基本タイプ | シャドウ | 5 | 6 | 7 | 8 |
---|---|---|---|---|---|
ENFJ | INFP | Fi | Ne | Si | Te |
ENFP | INFJ | Ni | Fe | Ti | Se |
ENTJ | INTP | Ti | Ne | Si | Fe |
ENTP | INTJ | Ni | Te | Fi | Se |
ESFJ | ISFP | Fi | Se | Ni | Te |
ESFP | ISFJ | Si | Fe | Ti | Ne |
ESTJ | ISTP | Ti | Se | Ni | Fe |
ESTP | ISTJ | Si | Te | Fi | Ne |
INFP | ENFJ | Fe | Ni | Se | Ti |
INFJ | ENFP | Ne | Fi | Te | Si |
INTP | ENTJ | Te | Ni | Se | Fi |
INTJ | ENTP | Ne | Ti | Fe | Si |
ISFP | ESFJ | Fe | Si | Ne | Ti |
ISFJ | ESFP | Se | Fi | Te | Ni |
ISTP | ESTJ | Te | Si | Ne | Fi |
ISTJ | ESTP | Se | Ti | Fe | Ni |
シャドウでは、E-IとJ-Pが入れ替わります。
基本機能
MBTI®のタイプダイナミックスでは、主要な4つの機能のみを教えてくれます。
この4つの主要な機能にアーキタイプの文脈をつけてお伝えします。
機能1:ヒーローファンクション/主機能
いわゆる「主機能」ですね。
ジョン・ビービーのアーキタイプ理論では、ヒーローファンクションについて次のように説明しています。

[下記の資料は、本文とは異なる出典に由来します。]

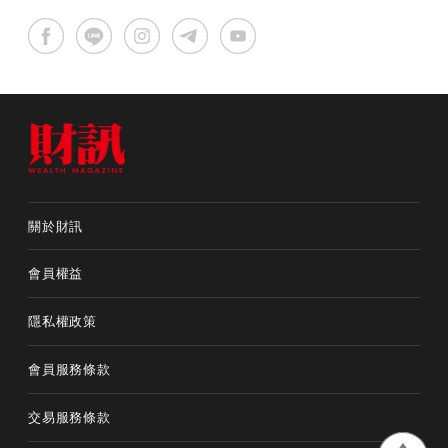
關於財訊
會員權益
隱私權政策
會員服務條款
交易服務條款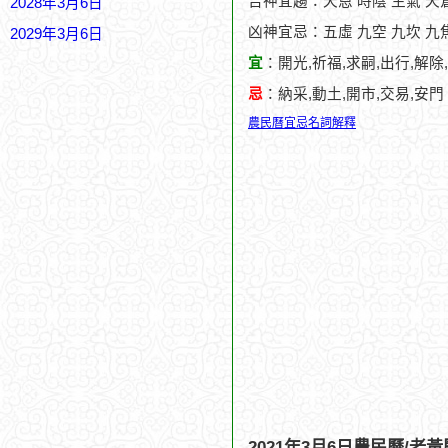
吉神宜趨：天恩 時陰 生氣 天
2028年3月6日
凶神宜忌：五虛 九空 九坎 九焦
2029年3月6日
宜
：開光,祈福,求嗣,出行,解除,
忌
：納采,動土,開市,交易,安門
農民曆宜忌名詞解釋
2021年3月6日農民曆/老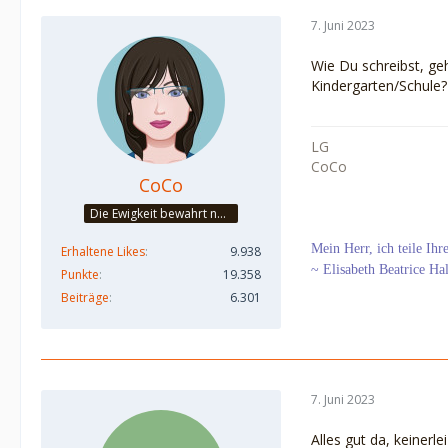
7. Juni 2023
Wie Du schreibst, ge
Kindergarten/Schule?
LG
CoCo
CoCo
Die Ewigkeit bewahrt nur die Liebe, weil sie von gleicher Natur ist. ~Khalil Gibran~
Mein Herr, ich teile Ih
Erhaltene Likes
9.938
~ Elisabeth Beatrice Ha
Punkte
19.358
Beiträge
6.301
7. Juni 2023
Alles gut da, keiner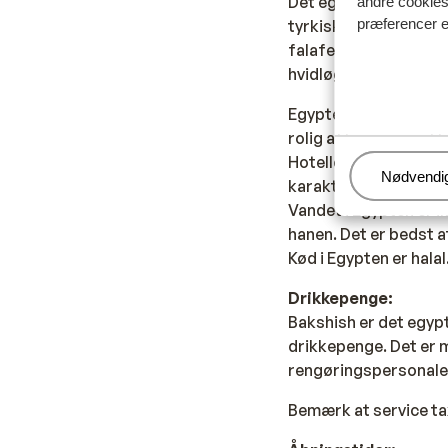
Det egyptiske køkken
andre cookies 
præferencer e
tyrkiske og italiensk
falafel, en ret lavet
hvidløgssauce til! L
Egypterne har også en
rolig aften ryges oft
Hotellets/lejligheden
Administr
Nødvendi
karakter.
Vandet i Egypten er ik
hanen. Det er bedst a
Kød i Egypten er halal
Drikkepenge:
Bakshish er det egypt
drikkepenge. Det er m
rengøringspersonale
Bemærk at service ta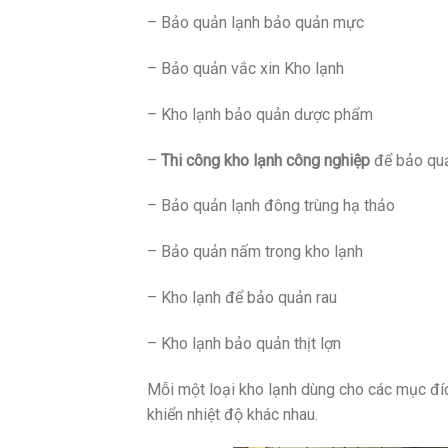
– Bảo quản lạnh bảo quản mực
– Bảo quản vắc xin Kho lạnh
– Kho lạnh bảo quản dược phẩm
–
Thi công kho lạnh công nghiệp
để bảo qu
– Bảo quản lạnh đông trùng hạ thảo
– Bảo quản nấm trong kho lạnh
– Kho lạnh để bảo quản rau
– Kho lạnh bảo quản thịt lợn
Mỗi một loại kho lạnh dùng cho các mục đí
khiển nhiệt độ khác nhau.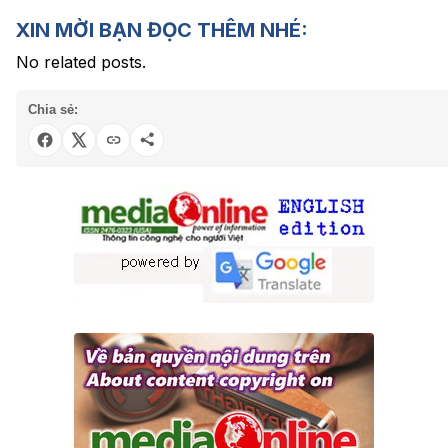
XIN MỜI BẠN ĐỌC THÊM NHÉ:
No related posts.
Chia sẻ: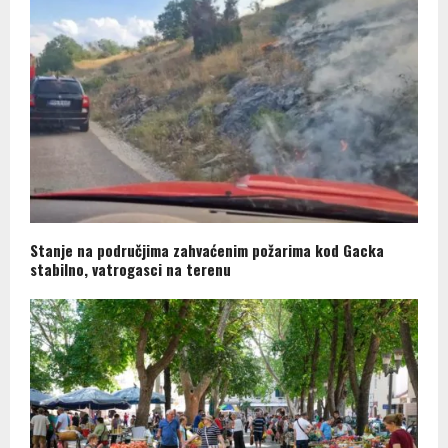
Stanje na područjima zahvaćenim požarima kod Gacka
stabilno, vatrogasci na terenu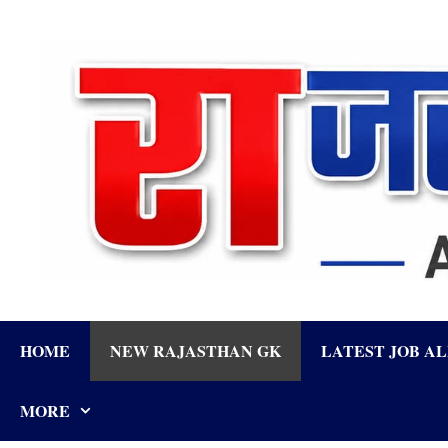
Skip
to
content
HOME
NEW RAJASTHAN GK
LATEST JOB A
MORE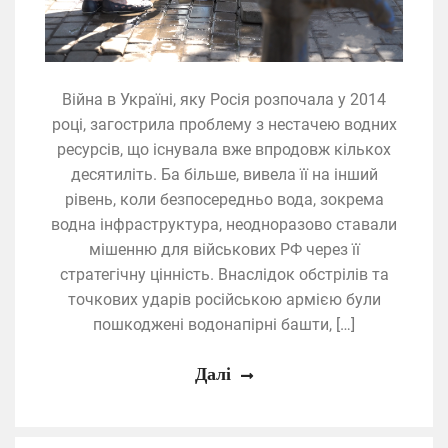
Війна в Україні, яку Росія розпочала у 2014
році, загострила проблему з нестачею водних
ресурсів, що існувала вже впродовж кількох
десятиліть. Ба більше, вивела її на інший
рівень, коли безпосередньо вода, зокрема
водна інфраструктура, неодноразово ставали
мішенню для військових РФ через її
стратегічну цінність. Внаслідок обстрілів та
точкових ударів російською армією були
пошкоджені водонапірні башти, […]
Далі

- 主導的な役割: ヒーローファンクションは、その人の自己認識や行動の中心にあり、世界をどのように認識し、関わるかに大きな影響を与えます。
- 自然な傾向: この機能はその人が最も自然に使いこなし、快適に感じる心理的な強みです。日常生活の中で無意識に使われ、個人の強力な武器となります。
- 発達: 幼少期から発達が始まり、若年期にはすでに成熟していることが多いです。これにより、その人がどのように世界と関わり、自己のアイデンティティを形成するかが決まります。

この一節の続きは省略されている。